** PROBLEM DESCRIPTION **
Below is a listing. Return the lines from the one that contains "TRAVEL REVIEWS" to the one that contains "It’s not about", both ends included, verbatim and with no pictures.

++++++

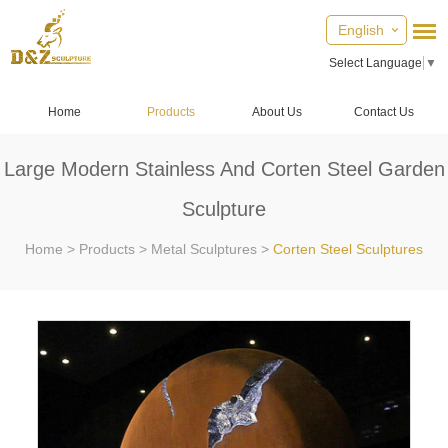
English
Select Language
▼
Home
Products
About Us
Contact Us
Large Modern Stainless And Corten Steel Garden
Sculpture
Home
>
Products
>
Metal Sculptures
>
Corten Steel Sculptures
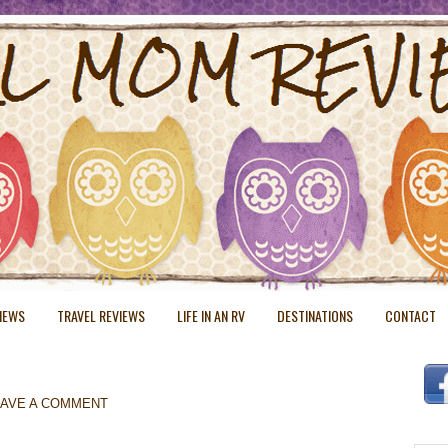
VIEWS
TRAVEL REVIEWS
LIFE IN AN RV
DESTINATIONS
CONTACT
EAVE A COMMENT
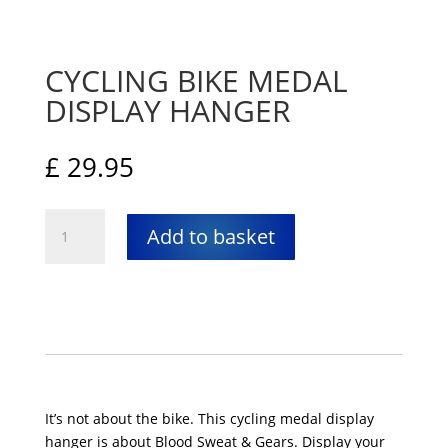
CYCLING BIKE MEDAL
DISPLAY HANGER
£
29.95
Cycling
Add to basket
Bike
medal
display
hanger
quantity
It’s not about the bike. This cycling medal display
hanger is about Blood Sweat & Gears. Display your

++++++

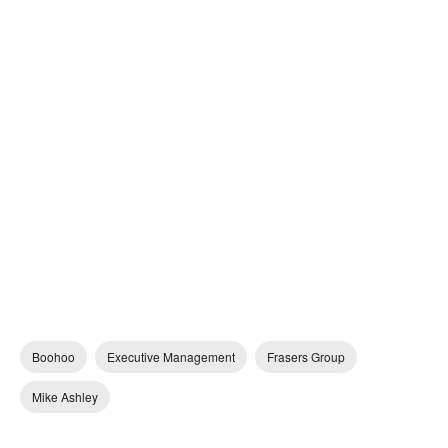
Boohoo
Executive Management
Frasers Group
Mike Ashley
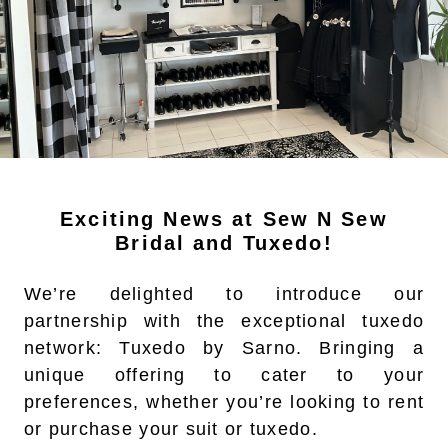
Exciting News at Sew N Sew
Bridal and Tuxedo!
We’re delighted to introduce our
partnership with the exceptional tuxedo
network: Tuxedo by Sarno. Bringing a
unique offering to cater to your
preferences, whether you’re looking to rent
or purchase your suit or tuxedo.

++++++

** ANSWER BOX **
TRAVEL REVIEWS
LIFE IN AN RV
DESTINATIONS
CONTACT
EAVE A COMMENT
CYCLING BIKE MEDAL
DISPLAY HANGER
£
29.95
Cycling
Add to basket
Bike
medal
display
hanger
quantity
It’s not about the bike. This cycling medal display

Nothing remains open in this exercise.